Morning Business Memo:
If only the rest of the year on Wall Street could be as good as the first week. The S&P 500 and Nasdaq are up 4.5 percent since January 1. The S&P 500 index is at the highest level in five years. But this week's stock action may be a lot more volatile as Wall Street's attention shifts away from Congress to the fundamentals of corporate profits. The fourth-quarter earnings season begins tomorrow with Alcoa's earnings. The previous quarter's results were disappointing for most large corporations and this season is not expected to be much better.
Motorists can expect bad news when the US Energy Department releases its weekly gas price report today. The national average is creeping up after falling to a one-year low in mid-December. Analysts expect the trend to continue in the coming months. Crude oil futures are up about $10 in the past month.
The Hostess bake sale continues. Hostess Brands - the bankrupt maker of Twinkies and Wonderbread - is said to be in talks with two big companies about selling off pieces of the firm. The Wall Street Journal says Grupo Bimbo and Flowers Foods are negotiating to buy assets including the firm's bread business. Cake brands may be sold off later this year. Hostess announced in November that it was shutting down its business and selling off its brands and bakery plants.

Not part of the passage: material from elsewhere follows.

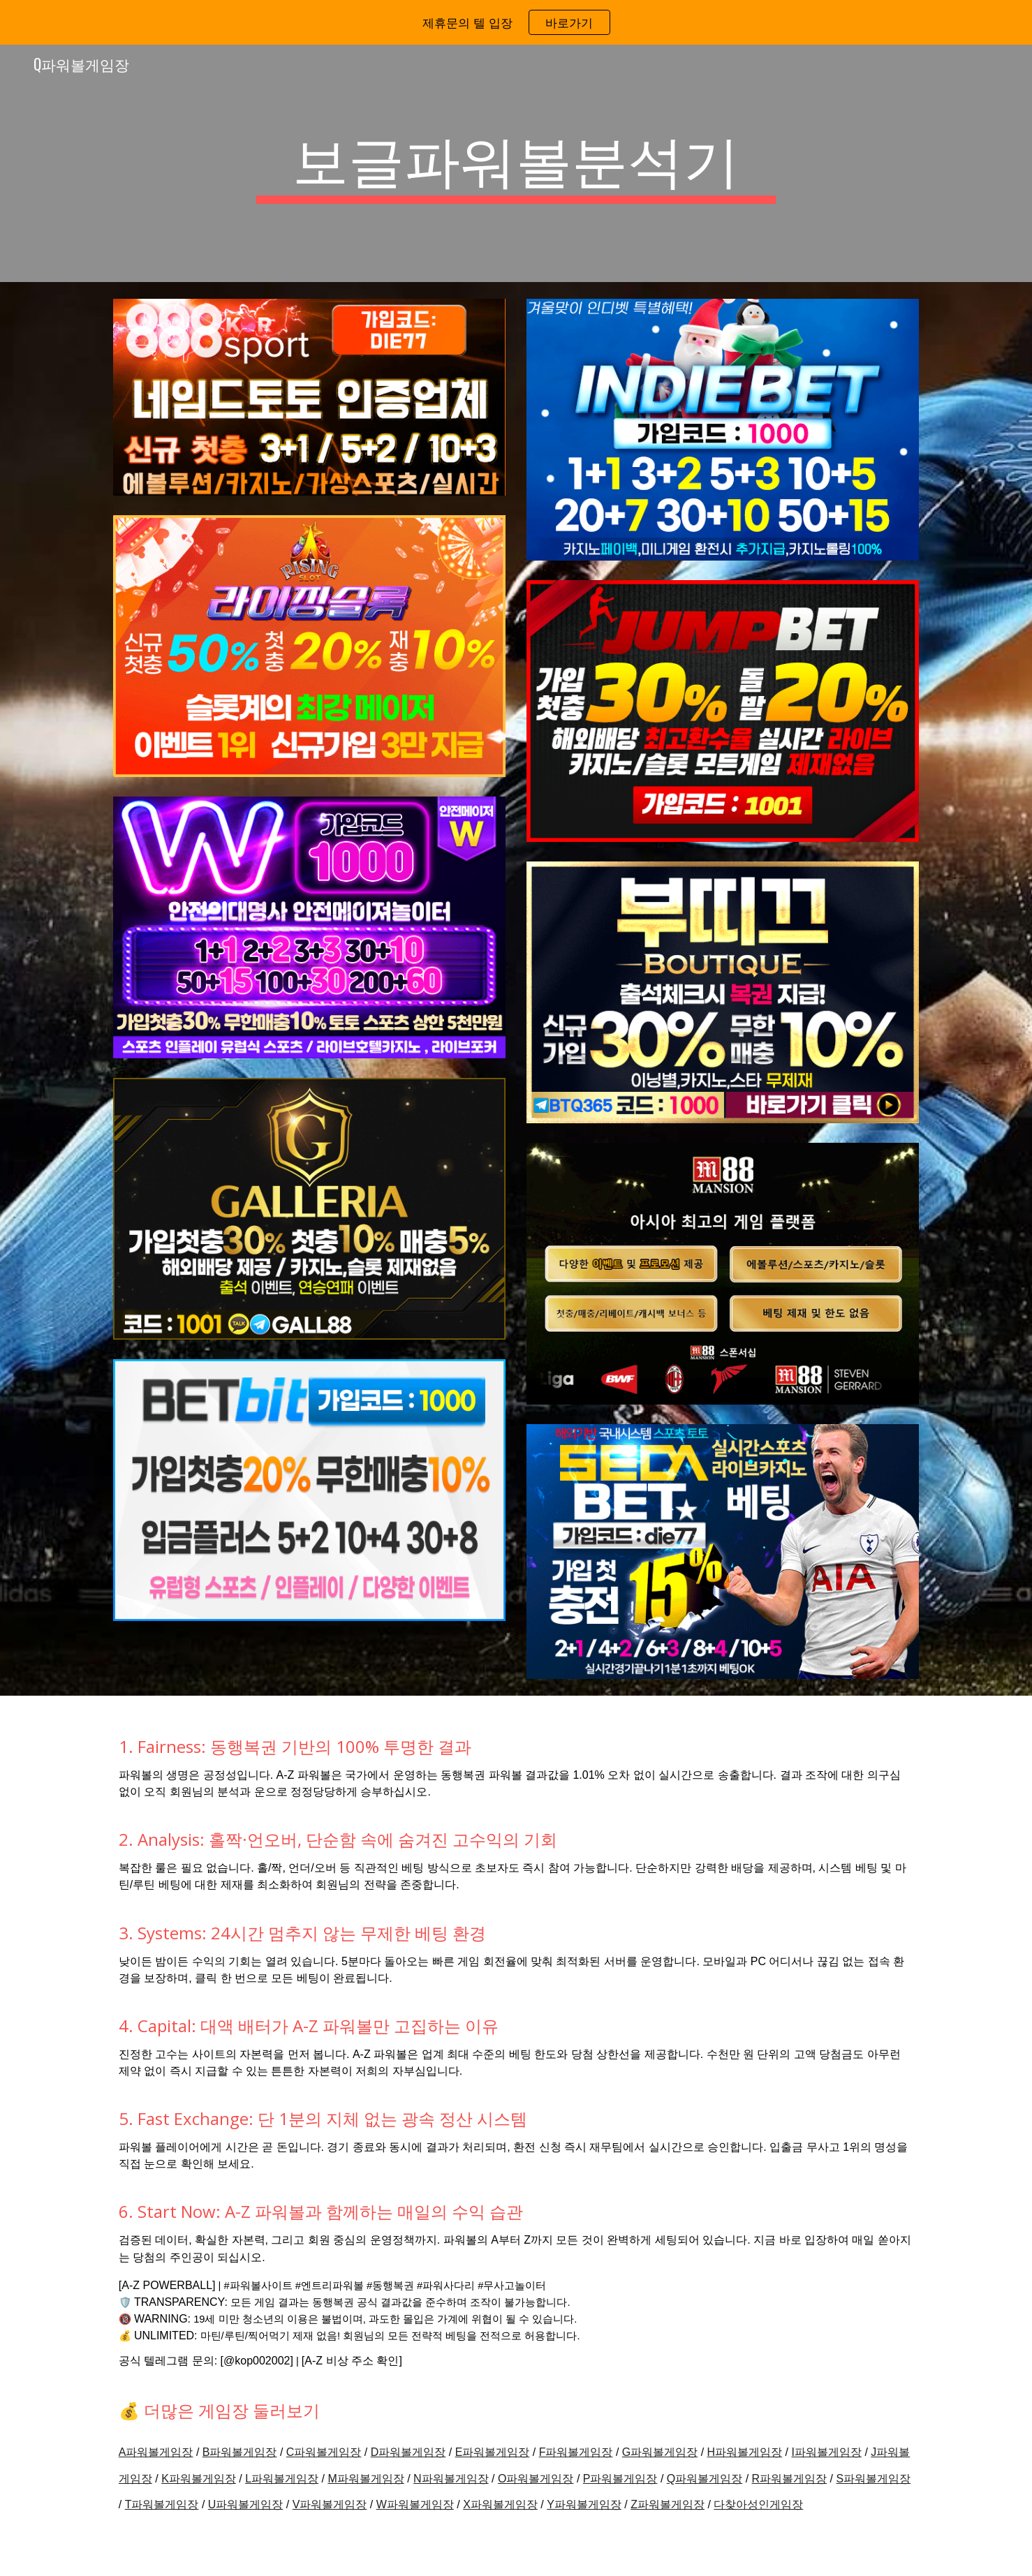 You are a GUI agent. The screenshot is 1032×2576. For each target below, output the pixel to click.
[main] (516, 163)
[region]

A big break for global banks. International regulators have decided to slow down the phase-in of new rules meant to ensure banks have enough cash on hand to survive a future financial crisis. The liquidity rules requirement will take effect four years later than originally planned. European banking stocks surged this morning. Shares of several big Italian and Spanish banks rose more than 4 percent. Banks had warned the new rules would sharply reduce their profit margins.